Task item> From the data below, return all lines holding the string "allowing".

Items from a dataset>

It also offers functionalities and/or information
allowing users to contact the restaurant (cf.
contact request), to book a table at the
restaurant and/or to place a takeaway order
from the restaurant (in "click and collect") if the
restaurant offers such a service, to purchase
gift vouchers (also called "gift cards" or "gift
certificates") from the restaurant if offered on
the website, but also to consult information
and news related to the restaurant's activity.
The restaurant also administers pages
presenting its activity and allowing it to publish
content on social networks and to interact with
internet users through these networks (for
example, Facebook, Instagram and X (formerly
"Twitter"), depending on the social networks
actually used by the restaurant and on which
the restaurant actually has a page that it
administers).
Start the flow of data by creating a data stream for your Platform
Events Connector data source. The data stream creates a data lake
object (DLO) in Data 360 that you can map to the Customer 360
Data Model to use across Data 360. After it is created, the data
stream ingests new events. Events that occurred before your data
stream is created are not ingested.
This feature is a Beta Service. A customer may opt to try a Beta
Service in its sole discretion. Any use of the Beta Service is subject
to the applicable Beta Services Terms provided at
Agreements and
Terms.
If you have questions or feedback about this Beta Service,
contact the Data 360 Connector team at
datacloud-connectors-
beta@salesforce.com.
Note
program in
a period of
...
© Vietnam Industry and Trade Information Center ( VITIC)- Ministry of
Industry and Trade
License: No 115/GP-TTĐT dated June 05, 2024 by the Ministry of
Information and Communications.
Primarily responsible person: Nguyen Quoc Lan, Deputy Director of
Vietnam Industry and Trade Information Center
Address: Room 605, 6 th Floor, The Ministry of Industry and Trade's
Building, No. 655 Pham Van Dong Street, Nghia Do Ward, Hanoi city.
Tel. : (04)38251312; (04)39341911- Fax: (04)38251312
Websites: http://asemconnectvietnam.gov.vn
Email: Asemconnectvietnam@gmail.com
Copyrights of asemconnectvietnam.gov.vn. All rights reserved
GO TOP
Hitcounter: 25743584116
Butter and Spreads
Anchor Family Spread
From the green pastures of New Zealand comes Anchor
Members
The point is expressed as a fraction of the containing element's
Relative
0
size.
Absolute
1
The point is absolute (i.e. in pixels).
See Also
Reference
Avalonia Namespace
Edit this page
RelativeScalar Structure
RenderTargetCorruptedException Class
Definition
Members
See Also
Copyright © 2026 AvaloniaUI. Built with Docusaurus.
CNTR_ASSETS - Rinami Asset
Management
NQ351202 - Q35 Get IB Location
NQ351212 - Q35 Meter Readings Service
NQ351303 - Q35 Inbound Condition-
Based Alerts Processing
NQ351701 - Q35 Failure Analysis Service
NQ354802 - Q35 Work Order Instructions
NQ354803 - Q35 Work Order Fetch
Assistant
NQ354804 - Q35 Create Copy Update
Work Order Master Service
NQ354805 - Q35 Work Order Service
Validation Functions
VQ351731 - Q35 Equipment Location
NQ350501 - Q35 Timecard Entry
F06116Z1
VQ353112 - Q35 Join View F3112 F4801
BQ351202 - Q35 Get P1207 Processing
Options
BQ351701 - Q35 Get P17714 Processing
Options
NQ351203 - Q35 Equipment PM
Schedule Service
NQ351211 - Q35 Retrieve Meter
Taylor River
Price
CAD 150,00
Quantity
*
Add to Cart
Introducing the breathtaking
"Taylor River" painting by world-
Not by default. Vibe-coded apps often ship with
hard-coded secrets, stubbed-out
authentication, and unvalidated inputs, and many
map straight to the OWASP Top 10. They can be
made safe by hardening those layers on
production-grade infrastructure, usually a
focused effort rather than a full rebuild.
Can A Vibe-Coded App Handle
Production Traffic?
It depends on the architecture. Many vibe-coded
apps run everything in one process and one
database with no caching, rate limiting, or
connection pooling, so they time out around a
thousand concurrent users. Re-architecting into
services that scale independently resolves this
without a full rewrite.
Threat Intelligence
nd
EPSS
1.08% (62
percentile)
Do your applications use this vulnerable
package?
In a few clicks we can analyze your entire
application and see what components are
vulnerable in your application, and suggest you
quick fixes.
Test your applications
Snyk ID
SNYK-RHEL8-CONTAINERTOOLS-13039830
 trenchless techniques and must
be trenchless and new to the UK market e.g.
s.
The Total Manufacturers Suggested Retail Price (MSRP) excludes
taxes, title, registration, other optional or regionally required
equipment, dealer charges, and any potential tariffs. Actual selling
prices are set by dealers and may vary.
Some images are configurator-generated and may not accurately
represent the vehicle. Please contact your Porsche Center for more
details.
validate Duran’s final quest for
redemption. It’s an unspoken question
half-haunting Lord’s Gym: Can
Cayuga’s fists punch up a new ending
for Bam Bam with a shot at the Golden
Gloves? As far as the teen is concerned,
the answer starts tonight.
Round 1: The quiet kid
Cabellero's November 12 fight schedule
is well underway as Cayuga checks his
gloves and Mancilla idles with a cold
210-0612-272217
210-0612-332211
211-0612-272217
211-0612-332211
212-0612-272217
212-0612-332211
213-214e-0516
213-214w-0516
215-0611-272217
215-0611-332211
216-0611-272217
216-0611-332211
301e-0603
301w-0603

Worked solution>
allowing users to contact the restaurant (cf.
presenting its activity and allowing it to publish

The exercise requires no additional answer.